(Saved entries)
------------------------------

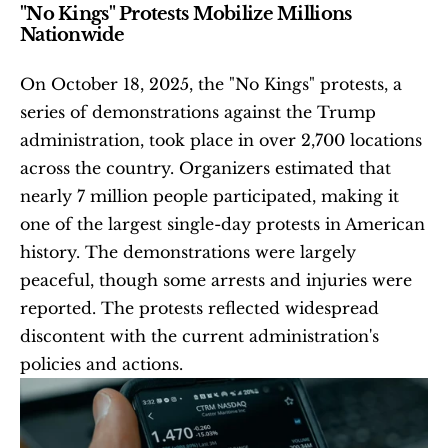
"No Kings" Protests Mobilize Millions 
Nationwide
On October 18, 2025, the "No Kings" protests, a 
series of demonstrations against the Trump 
administration, took place in over 2,700 locations 
across the country. Organizers estimated that 
nearly 7 million people participated, making it 
one of the largest single-day protests in American 
history. The demonstrations were largely 
peaceful, though some arrests and injuries were 
reported. The protests reflected widespread 
discontent with the current administration's 
policies and actions. 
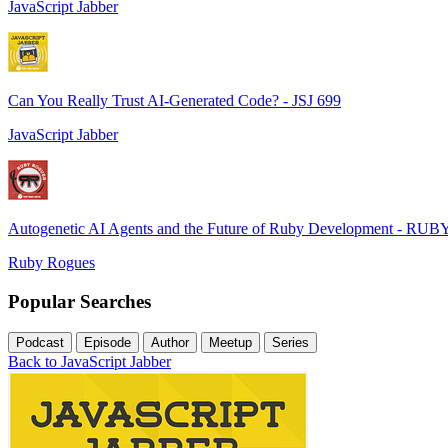
JavaScript Jabber
Can You Really Trust AI-Generated Code? - JSJ 699
JavaScript Jabber
Autogenetic AI Agents and the Future of Ruby Development - RUB
Ruby Rogues
Popular Searches
Podcast
Episode
Author
Meetup
Series
Back to JavaScript Jabber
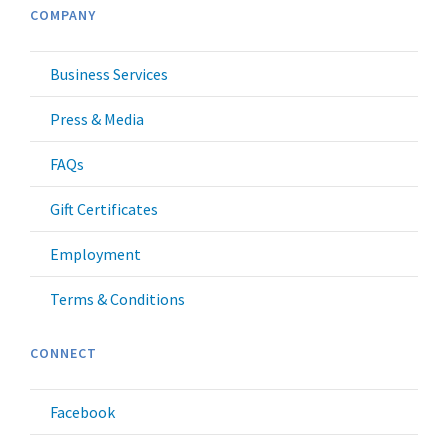
COMPANY
Business Services
Press & Media
FAQs
Gift Certificates
Employment
Terms & Conditions
CONNECT
Facebook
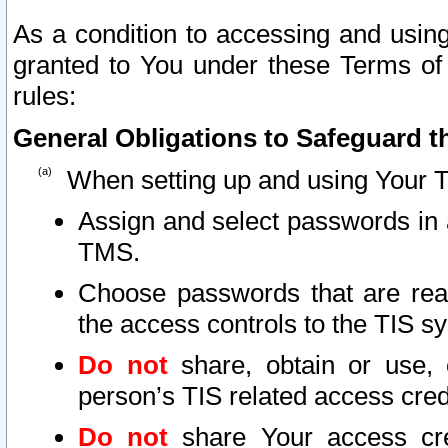
As a condition to accessing and using
granted to You under these Terms of 
rules:
General Obligations to Safeguard th
When setting up and using Your T
Assign and select passwords in 
TMS.
Choose passwords that are reas
the access controls to the TIS s
Do not
share, obtain or use, 
person’s TIS related access cre
Do not
share Your access cre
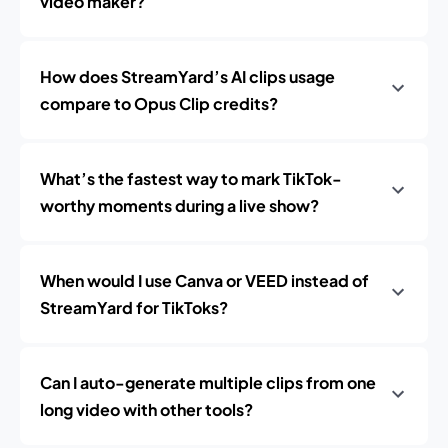
video maker?
How does StreamYard’s AI clips usage
compare to Opus Clip credits?
What’s the fastest way to mark TikTok-
worthy moments during a live show?
When would I use Canva or VEED instead of
StreamYard for TikToks?
Can I auto-generate multiple clips from one
long video with other tools?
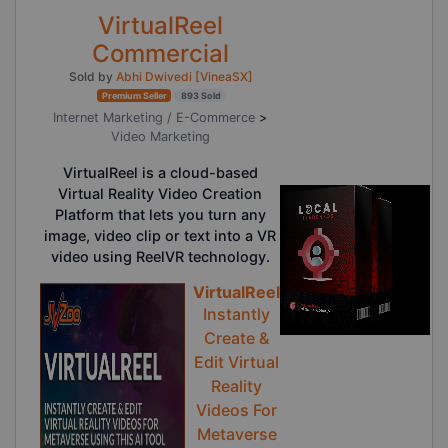
VirtualReel
Commercial
Sold by
Abhi Dwivedi [VineaSX]
Premium Seller
893 Sold
Internet Marketing / E-Commerce
>
Video Marketing
VirtualReel is a cloud-based
Virtual Reality Video Creation
Platform that lets you turn any
image, video clip or text into a VR
video using ReelVR technology.
VirtualReel
Instantly
Create &
Edit Virtual
Reality
Videos For
Metaverse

------------------------------

Leaving images out, please output every line of the data exactly.

"No Kings" Protests Mobilize Millions 
Nationwide
On October 18, 2025, the "No Kings" protests, a 
series of demonstrations against the Trump 
administration, took place in over 2,700 locations 
across the country. Organizers estimated that 
nearly 7 million people participated, making it 
one of the largest single-day protests in American 
history. The demonstrations were largely 
peaceful, though some arrests and injuries were 
reported. The protests reflected widespread 
discontent with the current administration's 
policies and actions. 
JavaScript Jabber
Can You Really Trust AI-Generated Code? - JSJ 699
JavaScript Jabber
Autogenetic AI Agents and the Future of Ruby Development - RUB
Ruby Rogues
Popular Searches
Podcast
Episode
Author
Meetup
Series
Back to JavaScript Jabber
COMPANY
Business Services
Press & Media
FAQs
Gift Certificates
Employment
Terms & Conditions
CONNECT
Facebook
As a condition to accessing and using
granted to You under these Terms of 
rules:
General Obligations to Safeguard th
When setting up and using Your T
Assign and select passwords in 
TMS.
Choose passwords that are reas
the access controls to the TIS s
Do not
share, obtain or use, 
person’s TIS related access cre
Do not
share Your access cre
video maker?
How does StreamYard’s AI clips usage
compare to Opus Clip credits?
What’s the fastest way to mark TikTok-
worthy moments during a live show?
When would I use Canva or VEED instead of
StreamYard for TikToks?
Can I auto-generate multiple clips from one
long video with other tools?
VirtualReel
Commercial
Sold by
Abhi Dwivedi [VineaSX]
Premium Seller
893 Sold
Internet Marketing / E-Commerce
>
Video Marketing
VirtualReel is a cloud-based
Virtual Reality Video Creation
Platform that lets you turn any
image, video clip or text into a VR
video using ReelVR technology.
VirtualReel
Instantly
Create &
Edit Virtual
Reality
Videos For
Metaverse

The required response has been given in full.